Prefect pipelines are written in Python using tasks and flows. If you know how to write a Python function, you can easily build a data pipeline using Prefect.
Tasks are individual jobs that do one unit of work. In my data pipeline, this is usually a step that syncs Fivetran data or runs a dbt model.
Flows are functions that consist of a bunch of smaller tasks, or units of work, that depend on one another. In my case, my data pipeline is one flow consisting of tasks running Fivetran syncs and dbt models.
These flows are then scheduled and run by whatever types of agents you choose to set up. Some options include local, Docker, or Kubernetes. Agents will pick up the flows and run them according to the schedule you put in place.
Why Prefect over Airflow?
Personally, I just thought Prefect was a lot easier to use and way more sophisticated in terms of its UI. Is it just me or is Airflow ugly and just not that useful in telling your pipeline’s story?
As someone with a background in data engineering but no experience using Airflow, I was pretty confused trying to set it up. I wanted to set it up using Astronomer but even that was just complicated. I had way too many screens popping up every time I tried to launch the application and none of them gave me the information I needed.
Not to mention the support team at Astronomer was almost inexistent whereas Prefect has a Slack community where you can get all your questions answered within minutes. The Slack community is one of my favorite parts about dbt so this was a huge plus for me.
Overall, the time to set up Airflow vs Prefect was a huge factor for me. As a scrappy start-up, I wanted to hit the ground running with improving our data models. I didn’t want to spend months just getting Airflow to work. Prefect took me around two weeks to get working in its entirety and I haven’t had any problems since.
Another huge factor in my decision was the UI. With Airflow I had to really dig for the answer to my questions on why something went wrong. The UI was hard to read and didn’t communicate failures/successes very well. I mean, take a look for yourself.

Is this straightforward to you? To me, it wasn’t. How do I know which task failed and when? Tracing back the little red failure boxes wasn’t so easy.

Now look at Prefect’s UI. You can easily see each task within the larger flow and whether it succeed, failed, or is still in the queue. I can easily scan this, click on the take that failed, read the logs, and re-run it. Something that would take me minutes in Prefect may take me an hour in Airflow.
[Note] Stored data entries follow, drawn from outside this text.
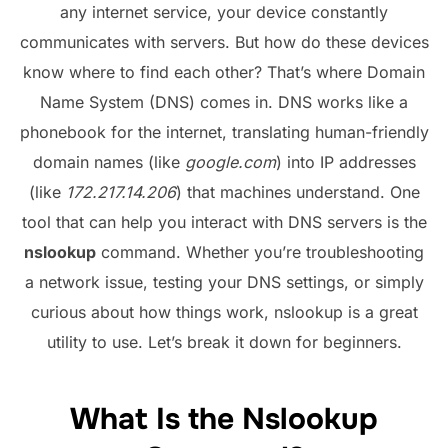
any internet service, your device constantly
communicates with servers. But how do these devices
know where to find each other? That’s where Domain
Name System (DNS) comes in. DNS works like a
phonebook for the internet, translating human-friendly
domain names (like
google.com
) into IP addresses
(like
172.217.14.206
) that machines understand. One
tool that can help you interact with DNS servers is the
nslookup
command. Whether you’re troubleshooting
a network issue, testing your DNS settings, or simply
curious about how things work, nslookup is a great
utility to use. Let’s break it down for beginners.
What Is the Nslookup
And an hour is valuable time.
Conclusion
If you’re deciding on an orchestration solution for your analytics data stack, I highly recommended considering Prefect. While everyone’s use case vary, Prefect is the perfect autonomous scheduler for an analytics engineer who wants as little maintenance as possible.
I simply set up a Slack webhook to notify me whenever a task fails and that is the only time I ever need to check on things. I know if I don’t receive a failure message, my data is dependable. And that is a great feeling! One less thing to worry about when starting the work day.
Let me know what you think and if you’d be interested in hearing more about how I’m using Prefect and how I set it up. The documentation can be a bit confusing at times but it was still infinitely easier for me than working with Airflow. And the low maintenance and reliability have been absolutely worth the set-up.